Che diverse danze orientali, riuscendo a unire meditazione e bilanciamento, siano vere e proprie discipline bisognose di perfetto autocontrollo ed equilibrio è fatto abbastanza noto. In questo senso i Dervisci rotanti – i sufi appartenenti all’Ordine dei Mevlevì – ne sono una conferma. Si tratta di particolari forme di danze meditative che, se in un normale soggetto sano possono indurre dopo pochi minuti di pratica percezioni di vertigini e quindi una relativa perdita di equilibrio, nei praticanti sufi permettono di non percepirle, anche dopo ore.

Gli studiosi infatti hanno indagato sulla potenziale plasticità corticale dei danzatori sufi, ritenendo quest’ultima la principale responsabile di tale fenomeno
Com’è possibile tutto ciò? Com’è possibile che un sintomo come la vertigine possa non essere percepito in danze così impegnative e “vorticose”? A spiegarlo è uno studio avviato da alcuni ricercatori, pubblicato sulla rivista scientifica Frontiers in Human Neuroscience e dal titolo Un possibile ruolo di episodi di rottura prolungati sulla plasticità strutturale delle reti corticali e la percezione alterata della vertigine: la corteccia dei dervisci whirling sufi. Gli studiosi infatti hanno indagato sulla potenziale plasticità corticale dei danzatori sufi, ritenendo quest’ultima la principale responsabile di tale fenomeno.
In particolare i ricercatori hanno ottenuto delle immagini di risonanza magnetica di 10 dervisci rotanti (8 maschi e 2 femmine), effettuando 10 controlli con uno scanner 3T; infine hanno calcolato lo spessore corticale in tutta la corteccia degli individui in questione. Dai risultati è emersa la presenza di aree corticali più sottili in questi soggetti che non percepiscono il senso di vertigine; viceversa nei soggetti che avvertono in maniera evidente tale senso di precarietà, la corteccia prefrontale destra dorsolaterale, l’area visiva sinistra temporale intermedia e il gyrus fusiforme sinistro hanno uno spessore maggiore.

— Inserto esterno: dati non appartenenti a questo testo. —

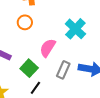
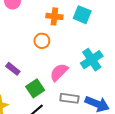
gray rectangle: (63, 70) -> (69, 98), turned 60

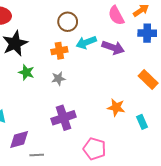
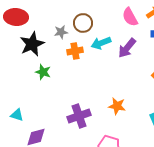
purple arrow: (113, 48) -> (127, 48), turned 110
gray star: (58, 79) -> (61, 32), moved
orange star: (116, 107) -> (117, 106), moved

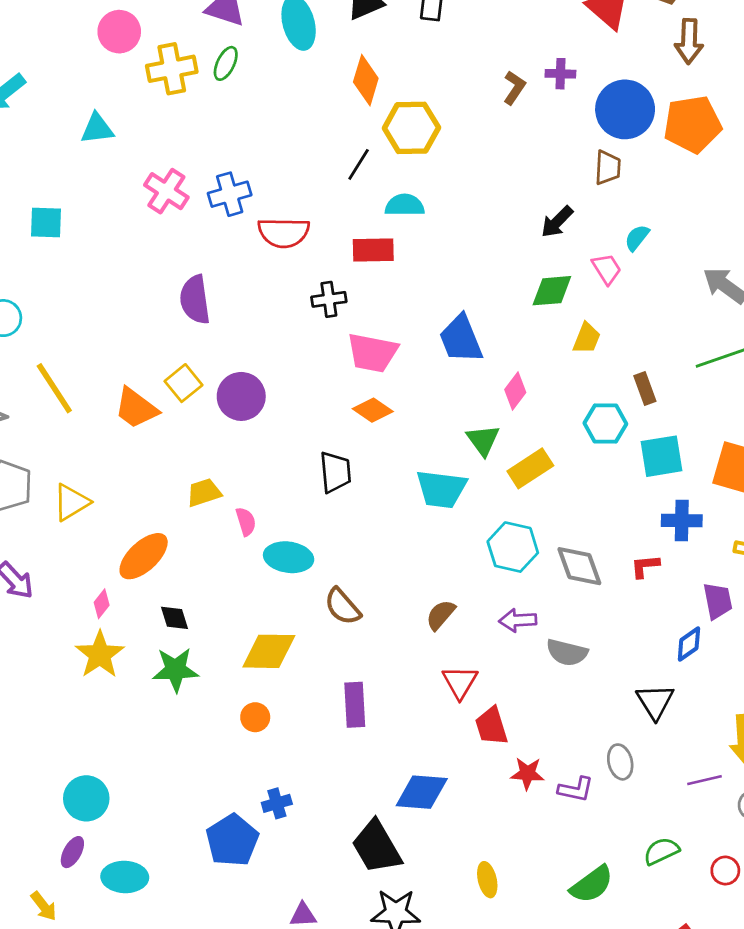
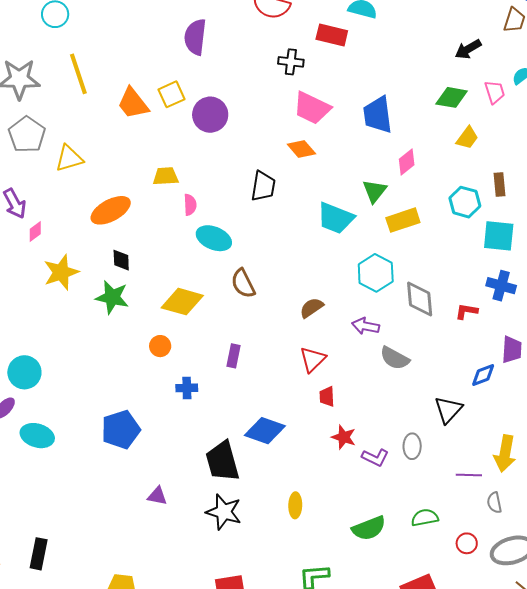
pink diamond: (102, 604) -> (35, 232), moved
purple rectangle: (355, 705) -> (233, 356), size x0.7
red trapezoid: (491, 726) -> (327, 397), size x0.7
blue cross: (277, 803) -> (187, 388), moved

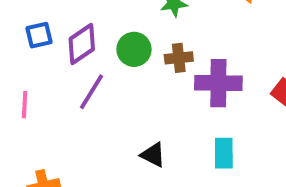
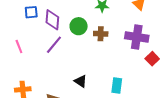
purple diamond: (82, 44) -> (52, 20), turned -60
purple cross: (218, 83) -> (137, 37), moved
pink line: (25, 105) -> (19, 46), turned -32

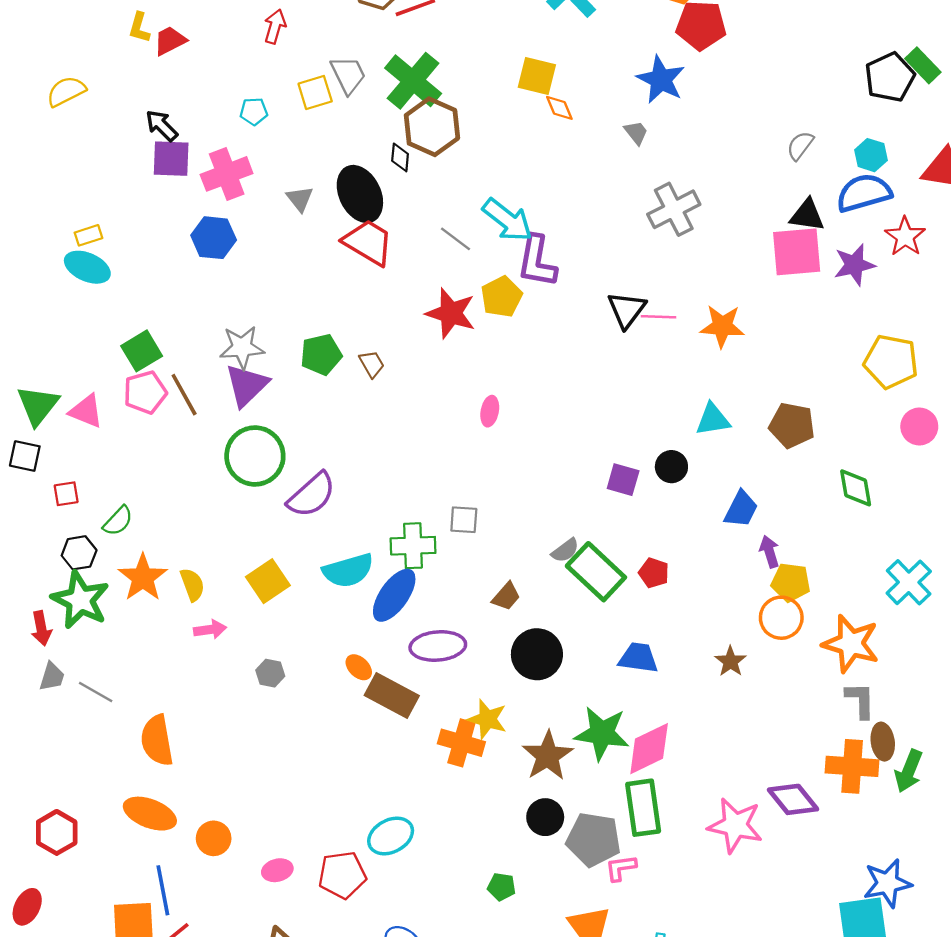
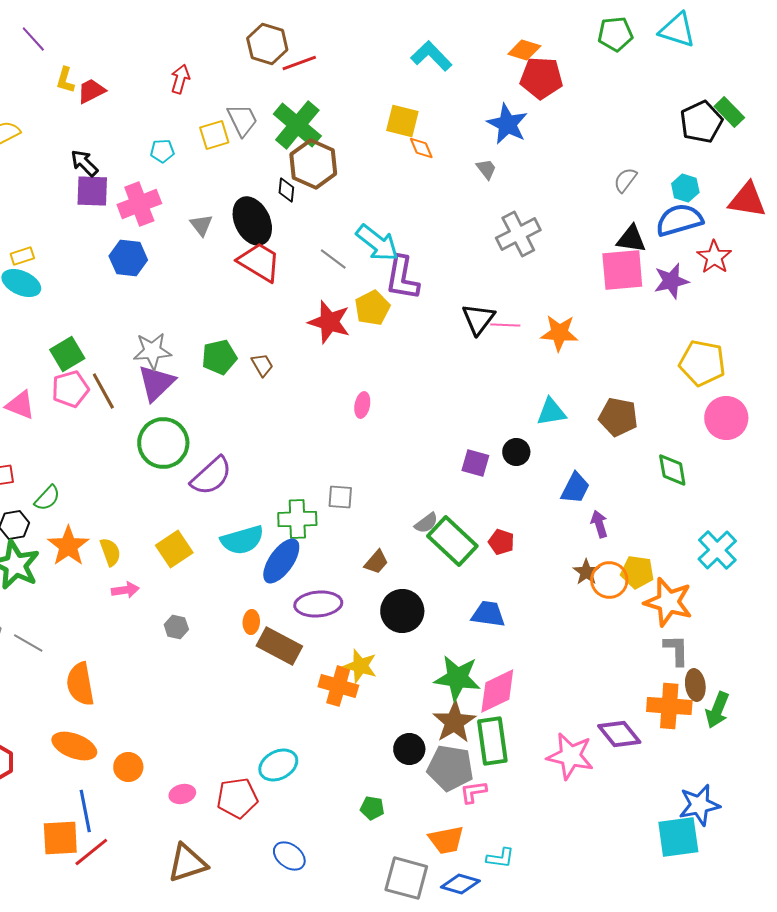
pink circle: (919, 427) -> (726, 418), size x1.4
yellow pentagon: (791, 582) -> (637, 572), moved
brown star: (730, 661) -> (586, 572), moved
orange ellipse: (359, 667) -> (251, 622), turned 50
brown star: (548, 756) -> (454, 722), moved

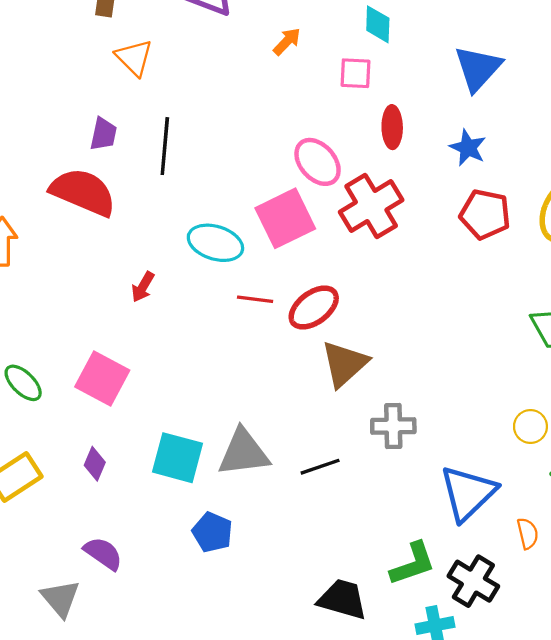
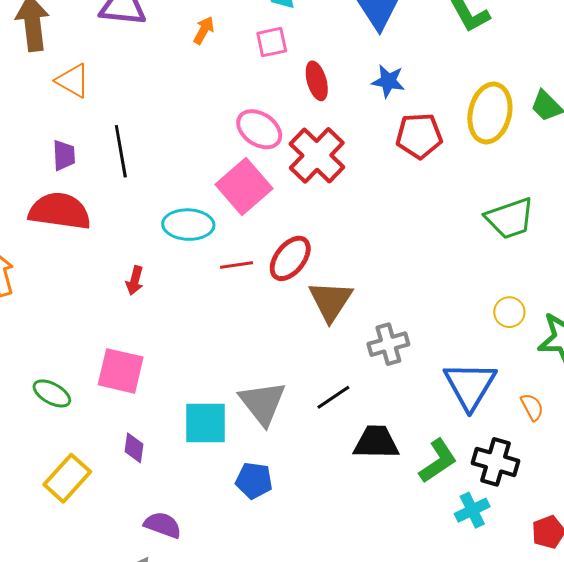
gray triangle: (243, 453) -> (263, 403), turned -46
black trapezoid: (342, 599) -> (376, 442), moved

Un’importante scoperta dunque che, secondo quanto sostenuto dagli studiosi: garantisce il potenziale rapporto delle reti corticali relative alla percezione del movimento corpo e la durata prolungata della capacità di rotazione con o senza le vertigini”. Le danze rotanti dei dervisci mevlevì sono pratiche di meditazione prolungate, eseguite all’interno di cerimonie di culto nelle quali i dervisci mirano a raggiungere un equilibrio e una perfezione della propria fisicità (oltre che del proprio spirito) effettuando cerchi concentrici e ripetitivi che per questi danzatori altro non sono che un’imitazione simbolica della rotazione dei pianeti del sistema solare.
…i dervisci si esibiscono davanti a un pubblico presentando così una tradizione con oltre settecento anni di vita…
I sufi e i loro cerchi rotanti hanno dunque uno stretto legame col buddismo (il cui mandala ha un motivo circolare che racchiude altri cerchi) e col neo-platonismo (che paragona Dio a un cerchio); in tutti questi casi infatti, e in maniera specifica nella danza dei dervisci, il simbolismo costituisce la base della disciplina. Ciò che caratterizza questa danza è la particolare modalità con cui essa si manifesta: una performance di musica e danza che per evocatività e senso di sacralità che trasmette si avvicina a un vero e proprio rito religioso. In questa danza folle e vertiginosa (per tutti fuorché, come lo studio dimostra, per i sufi stessi che la praticano) i dervisci si esibiscono davanti a un pubblico presentando così una tradizione con oltre settecento anni di vita e che stupisce ancora oggi per la combinazione di sonorità e movenze, il che fa dei dervisci rotanti un’entità unica, irripetibile.
Alla luce dei risultati raggiunti da tale studio, in un futuro prossimo si aprirà una nuova era nel campo della terapia delle vertigini e non solo. Questo perché la stessa ricerca ha inoltre scoperto che tale pratica, sempre relativamente a determinate aree corticali, produce anche un miglioramento dell’umore e, dulcis in fundo, un potenziamento dell’attitudine relativa all’onestà. Chissà, infine, se ulteriori studi non scoprano che un tale assottigliamento corticale porti anche a una condizione esistenziale meno egoistica e a un aumento del livello di felicità. In attesa di diventare tutti un po’ più felici, nel dubbio, non resta che iniziare a sperimentare questa danza.